Вечером мы разбили оба оставшихся яйца. В обоих оказались недоразвившиеся зародыши. Жизнь почему-то остановилась в них, и цыплята умерли не родившись. Может быть, это как раз и случилось от перегрева. Мы потушили лампу, которая горела ровно двадцать три дня. Ртуть в градуснике медленно опустилась вниз. Инкубатор остыл. А у плиты в кастрюле копошилась наша «весёлая семейка» — десять пушистых жёлтеньких цыплят.
На волю
Наша «весёлая семейка» жила очень дружно. Цыплята чувствовали себя спокойно и хорошо, когда были все вместе. Но стоило только какого-нибудь из них унести от остальных, как он начинал тревожно пищать и бегать, стараясь отыскать своих братцев, и успокаивался только тогда, когда находил их.

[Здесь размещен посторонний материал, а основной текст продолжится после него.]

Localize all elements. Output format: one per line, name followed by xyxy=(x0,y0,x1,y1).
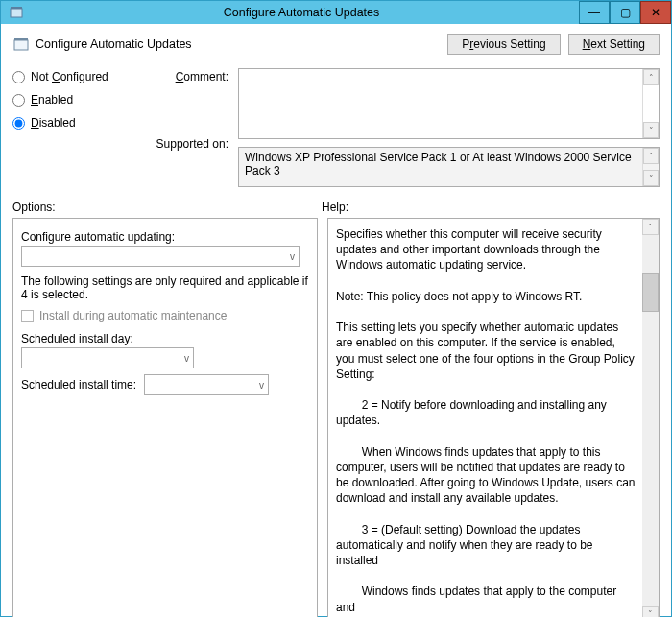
install-maintenance-checkbox[interactable]: Install during automatic maintenance xyxy=(21,309,309,322)
svg-rect-3 xyxy=(14,38,28,40)
window-title: Configure Automatic Updates xyxy=(24,6,579,19)
dialog-window: Configure Automatic Updates — ▢ ✕ Config… xyxy=(0,0,672,617)
scheduled-day-combo[interactable]: v xyxy=(21,347,194,368)
comment-textarea[interactable]: ˄ ˅ xyxy=(238,68,660,139)
close-button[interactable]: ✕ xyxy=(640,1,671,24)
svg-rect-1 xyxy=(11,7,22,9)
help-pane: Specifies whether this computer will rec… xyxy=(327,218,660,617)
close-icon: ✕ xyxy=(651,6,660,19)
chevron-up-icon: ˄ xyxy=(649,73,654,83)
policy-icon xyxy=(9,5,24,20)
scroll-up-button[interactable]: ˄ xyxy=(642,219,659,235)
radio-not-configured-input[interactable] xyxy=(12,71,25,83)
scheduled-time-row: Scheduled install time: v xyxy=(21,374,309,395)
pane-labels: Options: Help: xyxy=(12,201,660,214)
window-controls: — ▢ ✕ xyxy=(579,1,671,24)
next-setting-button[interactable]: Next Setting xyxy=(568,34,660,55)
radio-not-configured[interactable]: Not Configured xyxy=(12,70,142,83)
help-label: Help: xyxy=(322,201,348,214)
options-note: The following settings are only required… xyxy=(21,274,309,301)
chevron-down-icon: v xyxy=(259,380,264,391)
options-label: Options: xyxy=(12,201,322,214)
supported-on-box: Windows XP Professional Service Pack 1 o… xyxy=(238,147,660,187)
maximize-button[interactable]: ▢ xyxy=(610,1,640,24)
configure-updating-combo[interactable]: v xyxy=(21,246,300,267)
chevron-down-icon: v xyxy=(184,353,189,364)
supported-scrollbar[interactable]: ˄ ˅ xyxy=(642,148,659,186)
scroll-down-button[interactable]: ˅ xyxy=(643,122,659,138)
minimize-icon: — xyxy=(588,6,600,19)
scroll-down-button[interactable]: ˅ xyxy=(642,606,659,617)
panes: Configure automatic updating: v The foll… xyxy=(12,218,660,617)
supported-on-text: Windows XP Professional Service Pack 1 o… xyxy=(245,151,632,178)
scroll-down-button[interactable]: ˅ xyxy=(643,170,659,186)
field-values: ˄ ˅ Windows XP Professional Service Pack… xyxy=(238,68,660,187)
chevron-down-icon: v xyxy=(290,251,295,262)
titlebar[interactable]: Configure Automatic Updates — ▢ ✕ xyxy=(1,1,671,24)
supported-label: Supported on: xyxy=(152,137,228,151)
radio-enabled[interactable]: Enabled xyxy=(12,93,142,107)
help-scrollbar[interactable]: ˄ ˅ xyxy=(642,219,659,617)
chevron-down-icon: ˅ xyxy=(648,609,653,617)
previous-setting-button[interactable]: Previous Setting xyxy=(447,34,560,55)
help-text: Specifies whether this computer will rec… xyxy=(336,226,636,615)
configure-updating-label: Configure automatic updating: xyxy=(21,230,309,244)
chevron-down-icon: ˅ xyxy=(649,126,654,135)
comment-label: Comment: xyxy=(152,70,228,83)
scheduled-day-label: Scheduled install day: xyxy=(21,332,309,345)
content-area: Configure Automatic Updates Previous Set… xyxy=(1,24,671,617)
state-radios: Not Configured Enabled Disabled xyxy=(12,68,142,187)
options-pane: Configure automatic updating: v The foll… xyxy=(12,218,318,617)
scrollbar-thumb[interactable] xyxy=(642,273,659,312)
policy-item-icon xyxy=(12,36,30,53)
minimize-button[interactable]: — xyxy=(579,1,610,24)
maximize-icon: ▢ xyxy=(620,6,631,19)
svg-rect-0 xyxy=(11,9,22,17)
header-row: Configure Automatic Updates Previous Set… xyxy=(12,34,660,55)
nav-buttons: Previous Setting Next Setting xyxy=(447,34,660,55)
checkbox-box[interactable] xyxy=(21,310,34,322)
radio-disabled-input[interactable] xyxy=(12,117,25,130)
chevron-up-icon: ˄ xyxy=(648,223,653,232)
radio-disabled[interactable]: Disabled xyxy=(12,116,142,130)
svg-rect-2 xyxy=(14,40,28,50)
radio-enabled-input[interactable] xyxy=(12,94,25,107)
scheduled-time-label: Scheduled install time: xyxy=(21,378,136,392)
field-labels: Comment: Supported on: xyxy=(152,68,228,187)
state-row: Not Configured Enabled Disabled Comment:… xyxy=(12,68,660,187)
chevron-up-icon: ˄ xyxy=(649,152,654,161)
install-maintenance-label: Install during automatic maintenance xyxy=(39,309,227,322)
scheduled-time-combo[interactable]: v xyxy=(144,374,269,395)
scroll-up-button[interactable]: ˄ xyxy=(643,69,659,85)
comment-scrollbar[interactable]: ˄ ˅ xyxy=(642,69,659,138)
policy-title: Configure Automatic Updates xyxy=(36,37,447,51)
scroll-up-button[interactable]: ˄ xyxy=(643,148,659,164)
chevron-down-icon: ˅ xyxy=(649,174,654,183)
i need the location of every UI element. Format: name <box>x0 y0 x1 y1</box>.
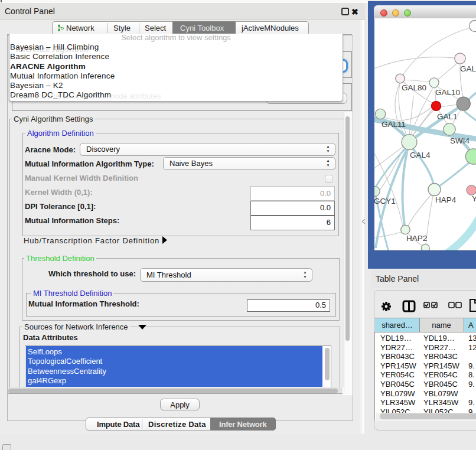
svg-text:GAL4: GAL4 <box>410 151 431 159</box>
svg-text:HAP2: HAP2 <box>406 234 427 243</box>
svg-text:SWI4: SWI4 <box>450 136 470 145</box>
svg-text:GAL7: GAL7 <box>460 64 476 73</box>
svg-text:GAL11: GAL11 <box>382 120 406 129</box>
svg-text:GAL10: GAL10 <box>435 88 460 97</box>
svg-text:Y: Y <box>472 194 476 203</box>
svg-text:HAP4: HAP4 <box>435 195 457 204</box>
svg-text:GAL1: GAL1 <box>437 112 458 121</box>
svg-text:GAL80: GAL80 <box>402 83 426 92</box>
svg-text:GCY1: GCY1 <box>374 197 396 206</box>
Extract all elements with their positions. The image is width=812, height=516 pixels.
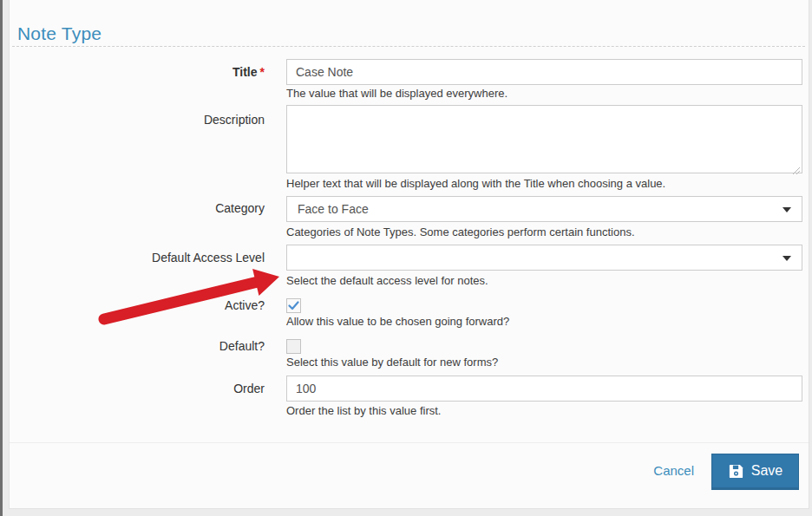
page-title: Note Type bbox=[17, 23, 102, 44]
title-label: Title* bbox=[12, 65, 265, 79]
category-select[interactable]: Face to Face bbox=[286, 196, 802, 222]
form-footer: Cancel Save bbox=[10, 442, 809, 508]
required-marker: * bbox=[260, 65, 265, 79]
order-helper-text: Order the list by this value first. bbox=[286, 404, 807, 417]
title-field-wrap bbox=[286, 59, 802, 85]
default-checkbox[interactable] bbox=[286, 339, 301, 354]
category-label: Category bbox=[12, 201, 265, 215]
note-type-form-panel: Note Type Title* The value that will be … bbox=[9, 0, 809, 509]
title-helper-text: The value that will be displayed everywh… bbox=[286, 87, 807, 100]
default-helper-text: Select this value by default for new for… bbox=[286, 356, 807, 369]
order-input[interactable] bbox=[286, 376, 802, 402]
description-helper-text: Helper text that will be displayed along… bbox=[286, 177, 807, 190]
cancel-button[interactable]: Cancel bbox=[653, 463, 694, 478]
save-button[interactable]: Save bbox=[711, 454, 799, 490]
save-floppy-icon bbox=[728, 463, 744, 480]
category-helper-text: Categories of Note Types. Some categorie… bbox=[286, 225, 807, 238]
description-label: Description bbox=[12, 113, 265, 127]
order-label: Order bbox=[12, 382, 265, 395]
default-access-level-label: Default Access Level bbox=[12, 251, 265, 265]
order-field-wrap bbox=[286, 376, 802, 402]
window-edge bbox=[0, 0, 3, 516]
active-checkbox[interactable] bbox=[286, 298, 301, 313]
active-label: Active? bbox=[12, 298, 265, 312]
resize-grip-icon[interactable] bbox=[792, 163, 801, 172]
default-access-level-helper-text: Select the default access level for note… bbox=[286, 274, 807, 287]
default-label: Default? bbox=[12, 339, 265, 353]
description-field-wrap bbox=[286, 105, 802, 173]
active-helper-text: Allow this value to be chosen going forw… bbox=[286, 315, 807, 328]
default-access-level-field-wrap bbox=[286, 245, 802, 271]
category-field-wrap: Face to Face bbox=[286, 196, 802, 222]
checkmark-icon bbox=[288, 301, 299, 310]
save-button-label: Save bbox=[751, 463, 783, 479]
caret-down-icon bbox=[783, 256, 791, 261]
title-divider bbox=[12, 46, 805, 47]
title-input[interactable] bbox=[286, 59, 802, 85]
default-access-level-select[interactable] bbox=[286, 245, 802, 271]
description-textarea[interactable] bbox=[286, 105, 802, 173]
caret-down-icon bbox=[783, 207, 791, 212]
category-select-value: Face to Face bbox=[298, 202, 369, 216]
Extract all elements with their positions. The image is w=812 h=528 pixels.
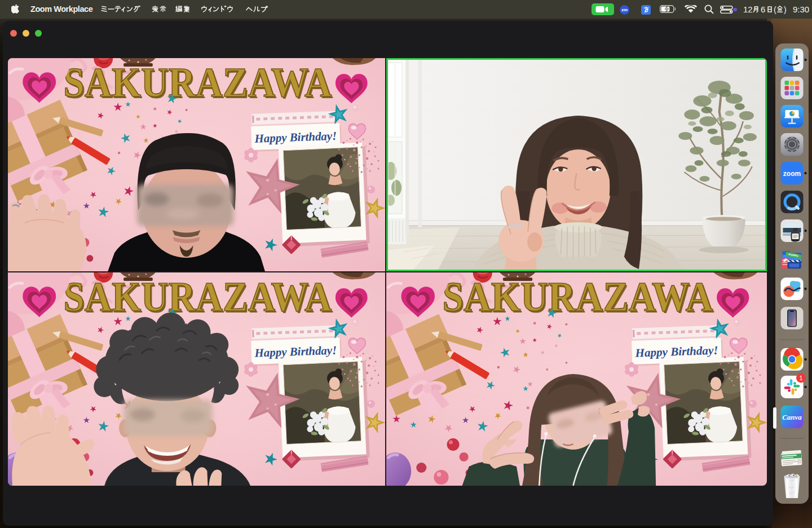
- svg-text:zoom: zoom: [783, 170, 801, 178]
- svg-text:(: (: [774, 5, 776, 14]
- svg-text:1: 1: [800, 375, 803, 381]
- svg-text:): ): [784, 5, 787, 14]
- svg-text:12: 12: [743, 5, 753, 14]
- svg-text:6: 6: [761, 5, 765, 14]
- svg-text:Canva: Canva: [782, 413, 802, 421]
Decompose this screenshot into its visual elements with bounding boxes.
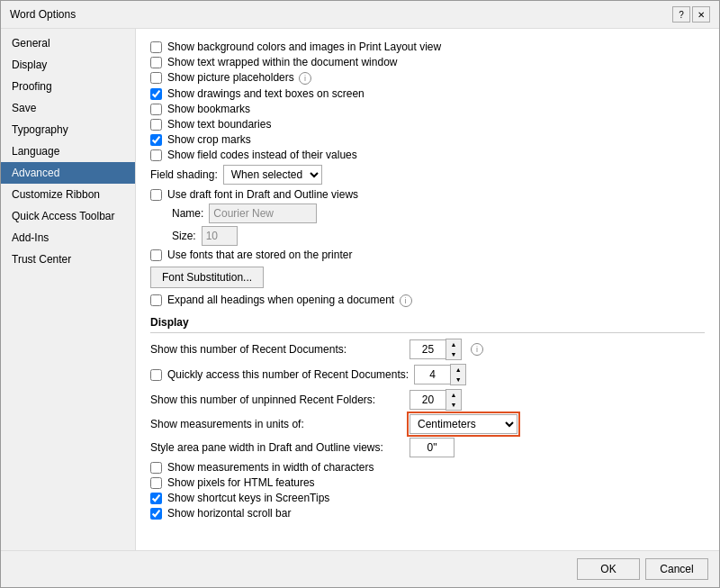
unpinned-input[interactable] — [410, 390, 446, 410]
size-label: Size: — [172, 230, 196, 242]
checkbox-label-horizontal-scrollbar: Show horizontal scroll bar — [167, 507, 291, 520]
checkbox-picture-placeholders[interactable] — [150, 72, 162, 84]
checkbox-quick-access[interactable] — [150, 369, 162, 381]
checkbox-label-text-wrapped: Show text wrapped within the document wi… — [167, 56, 397, 68]
unpinned-spin-up[interactable]: ▲ — [446, 390, 461, 400]
checkbox-row-expand-headings: Expand all headings when opening a docum… — [150, 294, 705, 307]
sidebar-item-general[interactable]: General — [1, 32, 135, 54]
title-bar: Word Options ? ✕ — [1, 1, 719, 29]
recent-docs-info-icon: i — [471, 343, 483, 356]
checkbox-label-pixels: Show pixels for HTML features — [167, 476, 315, 489]
checkbox-row-bookmarks: Show bookmarks — [150, 103, 705, 115]
checkbox-crop-marks[interactable] — [150, 134, 162, 146]
expand-headings-info-icon: i — [400, 294, 412, 307]
checkbox-bookmarks[interactable] — [150, 104, 162, 115]
dialog-title: Word Options — [10, 8, 76, 21]
name-label: Name: — [172, 207, 203, 220]
quick-access-spin-down[interactable]: ▼ — [451, 375, 465, 384]
quick-access-row: Quickly access this number of Recent Doc… — [150, 364, 705, 385]
size-row: Size: — [172, 226, 705, 246]
checkbox-row-text-wrapped: Show text wrapped within the document wi… — [150, 56, 705, 68]
picture-placeholders-info-icon: i — [299, 72, 311, 85]
recent-docs-spin-down[interactable]: ▼ — [446, 349, 461, 359]
close-button[interactable]: ✕ — [692, 6, 710, 23]
sidebar-item-display[interactable]: Display — [1, 54, 135, 76]
checkbox-pixels[interactable] — [150, 477, 162, 489]
recent-docs-row: Show this number of Recent Documents: ▲ … — [150, 339, 705, 360]
quick-access-spin-up[interactable]: ▲ — [451, 365, 465, 375]
sidebar-item-save[interactable]: Save — [1, 97, 135, 119]
style-area-input[interactable] — [410, 438, 454, 457]
measurements-label: Show measurements in units of: — [150, 418, 402, 430]
recent-docs-spinner: ▲ ▼ — [410, 339, 462, 360]
checkbox-drawings[interactable] — [150, 88, 162, 100]
quick-access-input[interactable] — [414, 365, 450, 384]
font-substitution-row: Font Substitution... — [150, 267, 705, 288]
word-options-dialog: Word Options ? ✕ General Display Proofin… — [0, 0, 720, 588]
sidebar-item-advanced[interactable]: Advanced — [1, 162, 135, 184]
checkbox-label-shortcut-keys: Show shortcut keys in ScreenTips — [167, 492, 329, 504]
checkbox-row-draft-font: Use draft font in Draft and Outline view… — [150, 188, 705, 201]
checkbox-label-printer-fonts: Use fonts that are stored on the printer — [167, 249, 352, 261]
unpinned-label: Show this number of unpinned Recent Fold… — [150, 394, 402, 406]
field-shading-select[interactable]: When selected Never Always — [223, 165, 322, 185]
unpinned-row: Show this number of unpinned Recent Fold… — [150, 389, 705, 411]
checkbox-draft-font[interactable] — [150, 189, 162, 201]
checkbox-shortcut-keys[interactable] — [150, 493, 162, 504]
checkbox-label-text-boundaries: Show text boundaries — [167, 118, 271, 131]
checkbox-bg-colors[interactable] — [150, 41, 162, 53]
sidebar-item-add-ins[interactable]: Add-Ins — [1, 227, 135, 249]
measurements-select[interactable]: Centimeters Inches Millimeters Points Pi… — [410, 414, 518, 434]
checkbox-text-wrapped[interactable] — [150, 57, 162, 68]
checkbox-row-picture-placeholders: Show picture placeholders i — [150, 71, 705, 85]
checkbox-label-bookmarks: Show bookmarks — [167, 103, 250, 115]
checkbox-horizontal-scrollbar[interactable] — [150, 508, 162, 520]
sidebar-item-trust-center[interactable]: Trust Center — [1, 249, 135, 270]
checkbox-label-expand-headings: Expand all headings when opening a docum… — [167, 294, 412, 307]
checkbox-field-codes[interactable] — [150, 149, 162, 161]
cancel-button[interactable]: Cancel — [645, 558, 708, 580]
size-input — [202, 226, 238, 246]
name-row: Name: — [172, 204, 705, 223]
checkbox-label-bg-colors: Show background colors and images in Pri… — [167, 41, 441, 53]
sidebar-item-quick-access-toolbar[interactable]: Quick Access Toolbar — [1, 205, 135, 227]
ok-button[interactable]: OK — [577, 558, 640, 580]
checkbox-printer-fonts[interactable] — [150, 249, 162, 261]
title-bar-buttons: ? ✕ — [672, 6, 710, 23]
checkbox-text-boundaries[interactable] — [150, 119, 162, 131]
sidebar-item-customize-ribbon[interactable]: Customize Ribbon — [1, 184, 135, 205]
name-input — [209, 204, 317, 223]
checkbox-row-measurements-chars: Show measurements in width of characters — [150, 461, 705, 474]
checkbox-label-picture-placeholders: Show picture placeholders i — [167, 71, 311, 85]
content-area: Show background colors and images in Pri… — [136, 29, 719, 550]
recent-docs-spinner-buttons: ▲ ▼ — [446, 339, 462, 360]
help-button[interactable]: ? — [672, 6, 690, 23]
display-section-header: Display — [150, 316, 705, 333]
checkbox-label-measurements-chars: Show measurements in width of characters — [167, 461, 374, 474]
checkbox-row-field-codes: Show field codes instead of their values — [150, 149, 705, 161]
font-substitution-button[interactable]: Font Substitution... — [150, 267, 264, 288]
sidebar-item-proofing[interactable]: Proofing — [1, 76, 135, 97]
checkbox-row-text-boundaries: Show text boundaries — [150, 118, 705, 131]
recent-docs-label: Show this number of Recent Documents: — [150, 343, 402, 356]
checkbox-measurements-chars[interactable] — [150, 462, 162, 474]
checkbox-row-crop-marks: Show crop marks — [150, 133, 705, 146]
dialog-body: General Display Proofing Save Typography… — [1, 29, 719, 550]
checkbox-label-drawings: Show drawings and text boxes on screen — [167, 87, 364, 100]
recent-docs-spin-up[interactable]: ▲ — [446, 339, 461, 349]
style-area-row: Style area pane width in Draft and Outli… — [150, 438, 705, 457]
field-shading-label: Field shading: — [150, 168, 218, 181]
checkbox-row-bg-colors: Show background colors and images in Pri… — [150, 41, 705, 53]
field-shading-row: Field shading: When selected Never Alway… — [150, 165, 705, 185]
unpinned-spinner: ▲ ▼ — [410, 389, 462, 411]
checkbox-expand-headings[interactable] — [150, 294, 162, 306]
sidebar-item-typography[interactable]: Typography — [1, 119, 135, 140]
sidebar-item-language[interactable]: Language — [1, 140, 135, 162]
checkbox-row-printer-fonts: Use fonts that are stored on the printer — [150, 249, 705, 261]
unpinned-spin-down[interactable]: ▼ — [446, 400, 461, 410]
unpinned-spinner-buttons: ▲ ▼ — [446, 389, 462, 411]
checkbox-label-crop-marks: Show crop marks — [167, 133, 251, 146]
recent-docs-input[interactable] — [410, 339, 446, 359]
checkbox-label-quick-access: Quickly access this number of Recent Doc… — [167, 368, 409, 381]
content-scroll[interactable]: Show background colors and images in Pri… — [136, 29, 719, 550]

Майка уже давно хотела забрать своего цыплёнка, но мы всё не позволяли ей. Наконец она всё-таки не послушалась и унесла его в комнату. Через полчаса она принесла его обратно и со слезами сказала:
— Я не могу больше! Он надрывает мне душу писком. Я думала, он привыкнет и не будет пищать, а он всё пищит, да так жалобно!
Она пустила цыплёнка на пол, и он со всех ног бросился к остальным цыплятам, которые держались стайкой и не отходили далеко друг от друга.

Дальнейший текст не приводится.